Prompt: The lines running from the one that contains "Q&A - Solicitors and Surveyors in the" to the end of the records below are what to reproduce, exactly and without pictures.
---
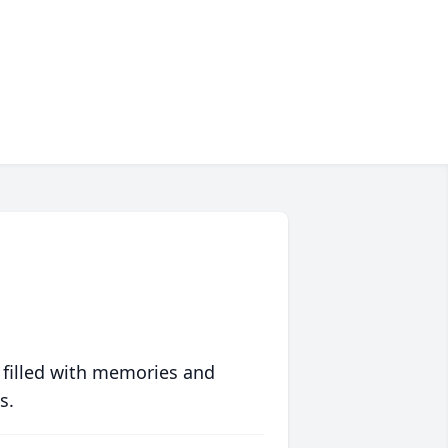
 filled with memories and
s.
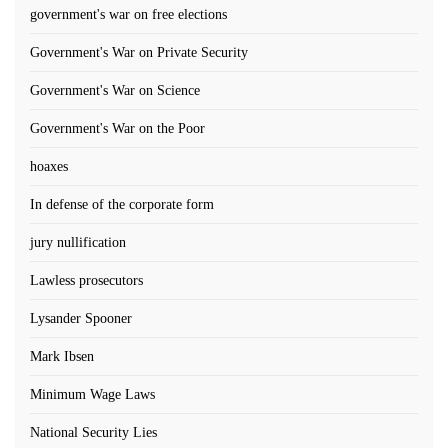
government's war on free elections
Government's War on Private Security
Government's War on Science
Government's War on the Poor
hoaxes
In defense of the corporate form
jury nullification
Lawless prosecutors
Lysander Spooner
Mark Ibsen
Minimum Wage Laws
National Security Lies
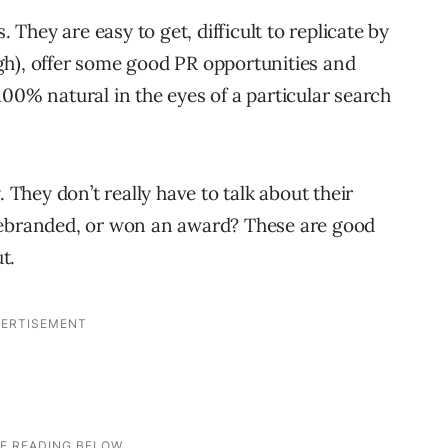
. They are easy to get, difficult to replicate by
gh), offer some good PR opportunities and
00% natural in the eyes of a particular search
. They don’t really have to talk about their
rebranded, or won an award? These are good
t.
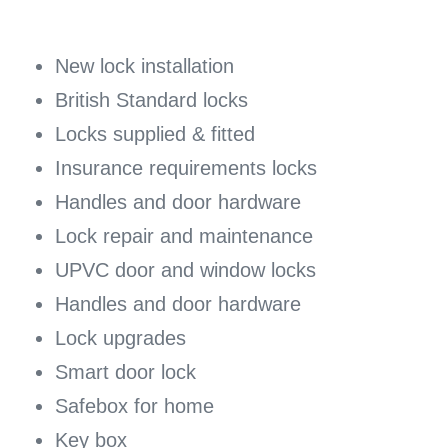
New lock installation
British Standard locks
Locks supplied & fitted
Insurance requirements locks
Handles and door hardware
Lock repair and maintenance
UPVC door and window locks
Handles and door hardware
Lock upgrades
Smart door lock
Safebox for home
Key box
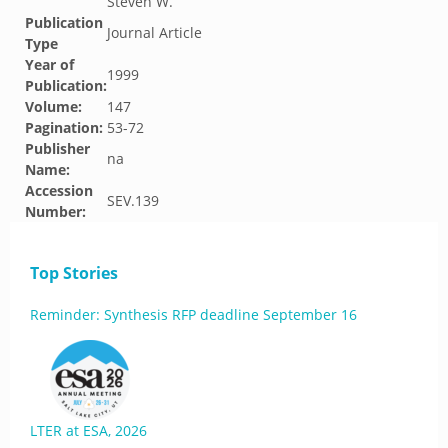
Steven W.
Publication
Journal Article
Type
Year of
1999
Publication:
Volume:
147
Pagination:
53-72
Publisher
na
Name:
Accession
SEV.139
Number:
Top Stories
Reminder: Synthesis RFP deadline September 16
LTER at ESA, 2026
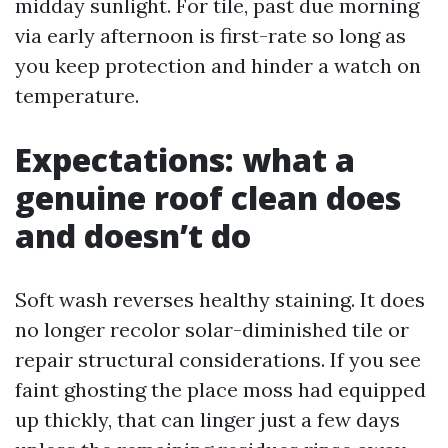
midday sunlight. For tile, past due morning
via early afternoon is first-rate so long as
you keep protection and hinder a watch on
temperature.
Expectations: what a
genuine roof clean does
and doesn’t do
Soft wash reverses healthy staining. It does
no longer recolor solar-diminished tile or
repair structural considerations. If you see
faint ghosting the place moss had equipped
up thickly, that can linger just a few days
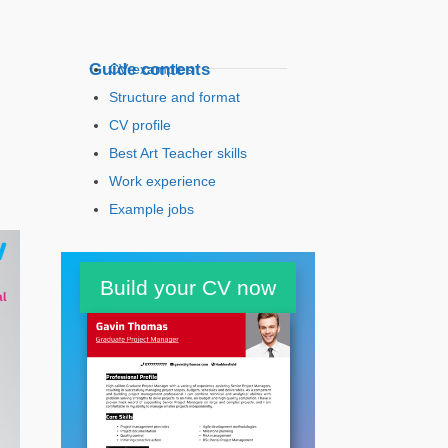
Guide contents
CV examples
Structure and format
CV profile
Best Art Teacher skills
Work experience
Example jobs
Education
Build your CV now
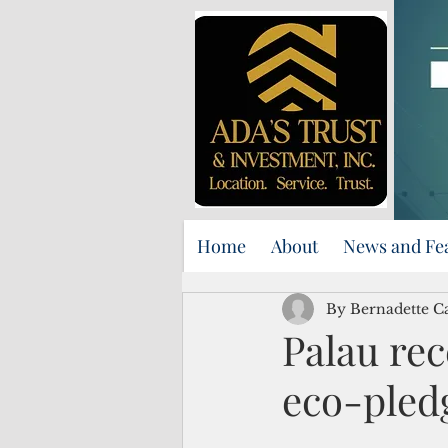
Home
About
News and Fe
By Bernadette C
Palau rec
eco-pledg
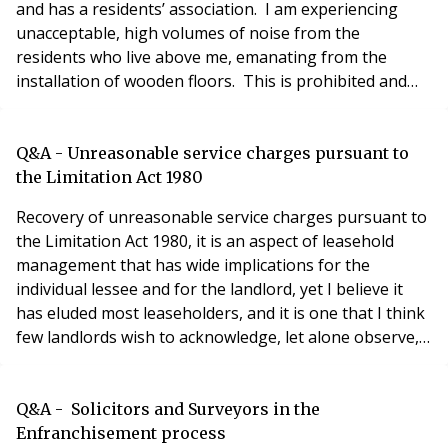
and has a residents’ association. I am experiencing
unacceptable, high volumes of noise from the
residents who live above me, emanating from the
installation of wooden floors. This is prohibited and
specifically outlined in the lease agreement. I would be
grateful for your advice as to whom is responsible for
the enforcement of the conditions within the lease
Q&A - Unreasonable service charges pursuant to
agreement. Thank you in advance. Richard
the Limitation Act 1980
Recovery of unreasonable service charges pursuant to
the Limitation Act 1980, it is an aspect of leasehold
management that has wide implications for the
individual lessee and for the landlord, yet I believe it
has eluded most leaseholders, and it is one that I think
few landlords wish to acknowledge, let alone observe,
if they can possibly avoid it. Our attention was drawn to
it following an LVT Determination covering 9 years of
overpaid rents on the House Manager’s apartment,
Q&A - Solicitors and Surveyors in the
but the landlord decided t
Enfranchisement process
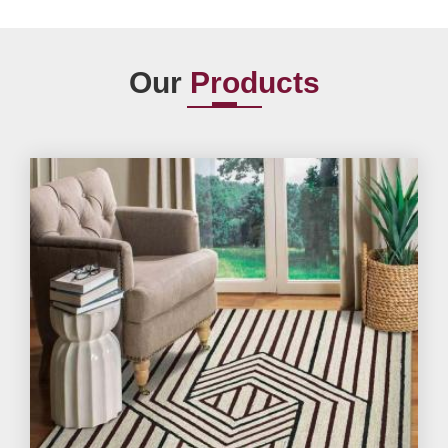
Our
Products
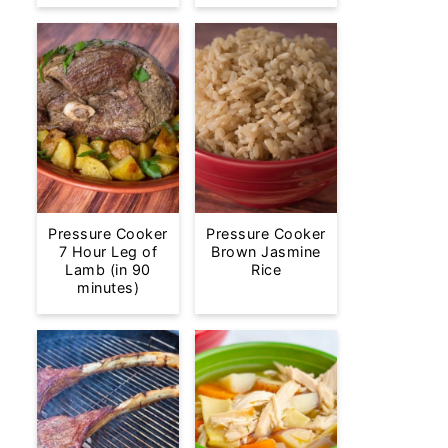
Pressure Cooker
Pressure Cooker
7 Hour Leg of
Brown Jasmine
Lamb (in 90
Rice
minutes)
---
Response below:
Q&A - Solicitors and Surveyors in the
but the landlord decided t
Enfranchisement process
Our
Products
Pressure Cooker
Pressure Cooker
7 Hour Leg of
Brown Jasmine
Lamb (in 90
Rice
minutes)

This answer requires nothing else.